Search Strategies in Shopping Engines: An Experimental Investigation

Arnold Kamis
International Journal of Electronic Commerce,
Volume 11, Number 1, Fall 2006, pp. 63.


Abstract: Shopping engines of different designs were researched in respect to convenience as a mode of access to goods and services offered on the Web. Some shopping engines function autonomously in one stage, quickly maximizing decision accuracy as a function of several parameters. Others strongly involve the user, searching in multiple stages to satisfy decision accuracy requirements. Single-stage and multiple-stage shopping engines designed with two approaches, QuickSearch and AdaptiveSearch, were tested on 205 users trying to attain maximal accuracy with minimal effort.

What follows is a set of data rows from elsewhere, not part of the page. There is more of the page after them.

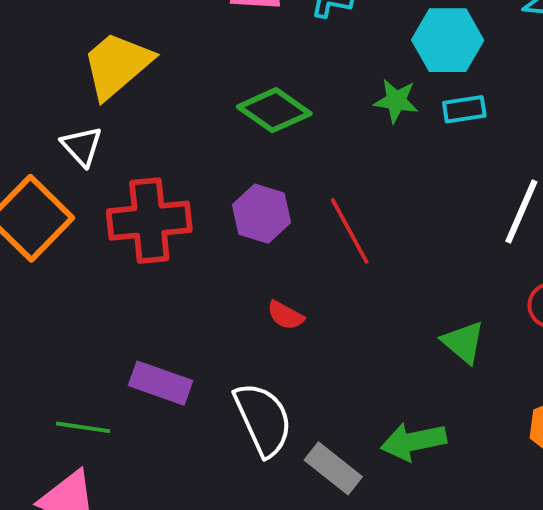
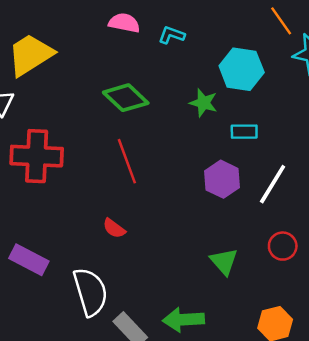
cyan rectangle: (464, 109) -> (244, 132), moved
purple hexagon: (261, 214) -> (222, 179), moved
red line: (350, 231) -> (127, 161), moved

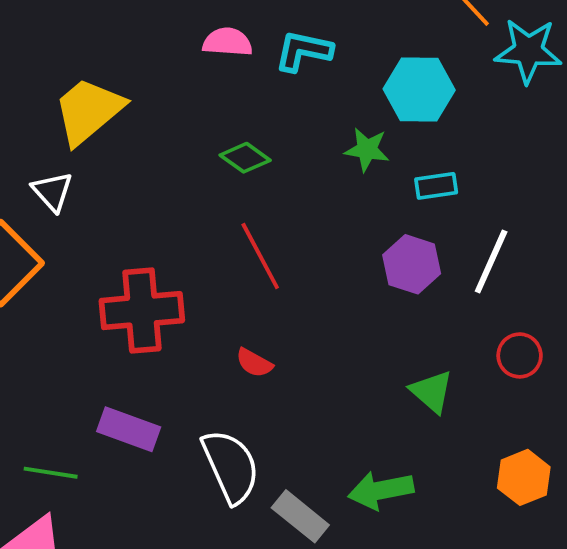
cyan L-shape: (172, 35) -> (303, 51), size x1.4
green diamond: (126, 98) -> (245, 158), size x0.7
red cross: (37, 156) -> (142, 311), moved

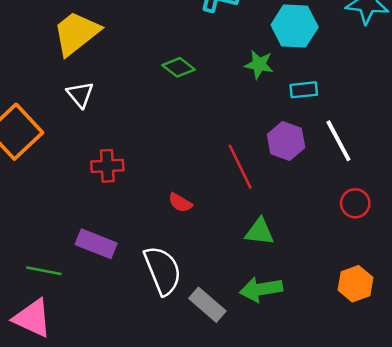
white triangle: (52, 192) -> (80, 94), moved
red line: (260, 256) -> (240, 167), moved
white line: (491, 261) -> (338, 141), turned -54
red cross: (142, 311) -> (107, 166), size x0.6
green triangle: (432, 392) -> (260, 232), moved, turned -36

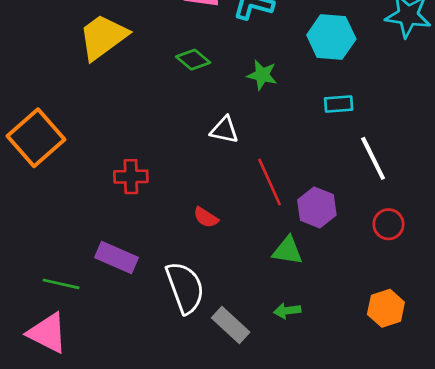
green star: (259, 64) -> (262, 75), moved
green diamond: (178, 67) -> (193, 60), moved
white triangle: (80, 94) -> (224, 130), moved, turned -40
purple hexagon: (286, 141) -> (317, 207), moved
green arrow: (261, 289) -> (287, 311), size x0.6

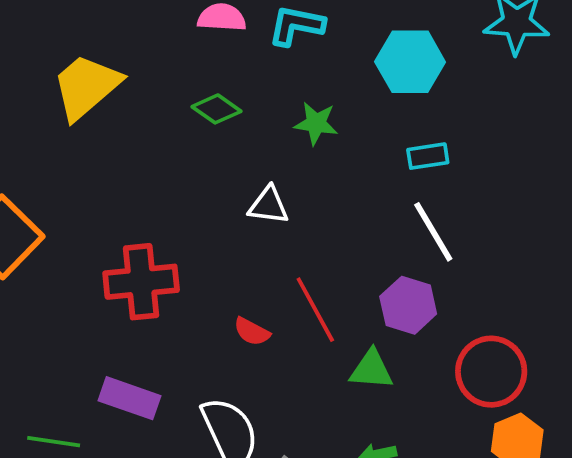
white line: (373, 158) -> (433, 232), moved
red cross: (131, 177) -> (141, 282), size x1.5
red line: (270, 182) -> (315, 310), moved
red circle: (388, 224) -> (491, 372), moved, size x1.6

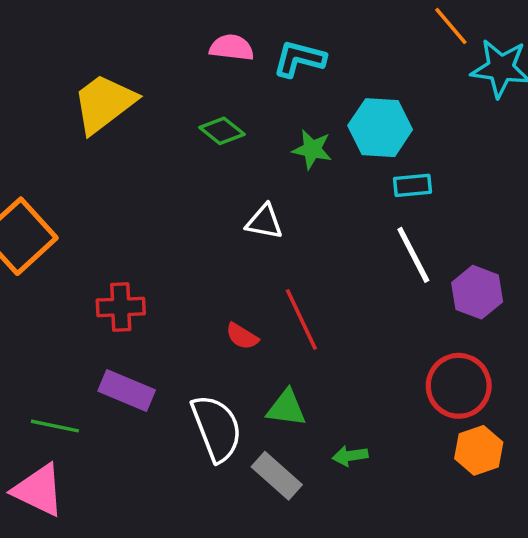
cyan hexagon: (410, 62) -> (380, 128), moved
red cross: (141, 282) -> (121, 307), moved, size x0.7
purple hexagon: (408, 305) -> (477, 292), moved
green triangle: (371, 370) -> (286, 408), moved

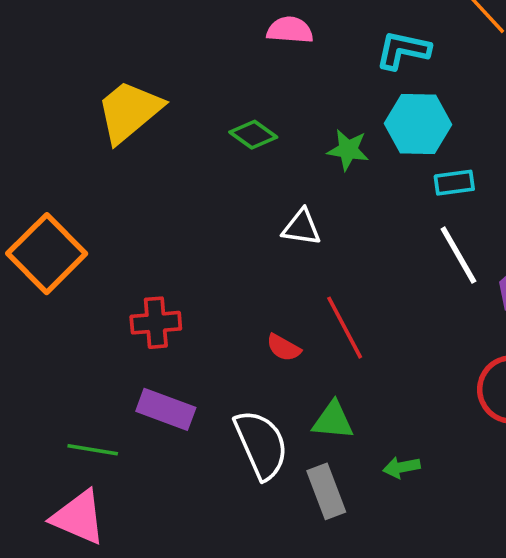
pink semicircle: (232, 48) -> (290, 30), moved
cyan L-shape: (299, 59) -> (403, 50), moved
gray rectangle: (277, 476) -> (326, 491), turned 30

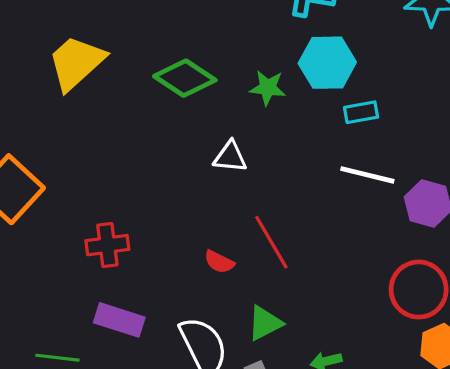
green diamond: (253, 135) -> (185, 78), size x1.5
white line: (458, 255) -> (367, 175), turned -44
green triangle: (333, 420) -> (265, 323), turned -30

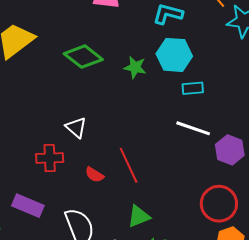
white triangle: (230, 157) -> (76, 127), moved, turned 30
red cross: (107, 245) -> (50, 158), moved
green triangle: (265, 323) -> (139, 216), moved

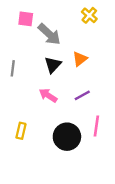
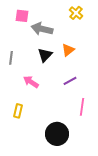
gray arrow: (49, 34) -> (42, 29), turned 150
pink arrow: (48, 95) -> (31, 82), moved
black circle: (67, 137) -> (57, 134), moved

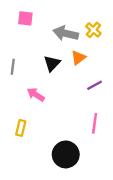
yellow cross: (76, 13) -> (93, 30), moved
gray arrow: (42, 29) -> (66, 33), moved
purple line: (70, 81) -> (95, 85), moved

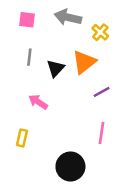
gray arrow: (66, 33) -> (68, 17), moved
orange triangle: (78, 58) -> (84, 62), size x1.5
gray line: (13, 67) -> (29, 57), moved

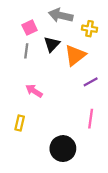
pink square: (27, 20) -> (30, 28), moved, turned -32
yellow cross: (100, 32) -> (90, 29), turned -32
black triangle: (56, 68) -> (52, 44), moved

The best-performing shopping engine used two stages, QuickSearch first, then AdaptiveSearch. The results imply that QuickSearch and AdaptiveSearch, although logically equivalent, have different impacts on shopping for differentiated, multi-attribute goods and services. This suggests that shopping engines should be designed to first save the shopper effort and then provide attribute-focused support for examining the resulting set of items.

Key Words and Phrases
: Consumer behavior, data-envelopment analysis, decision support, on-line commerce, preference elicitation, recall, shopping engines.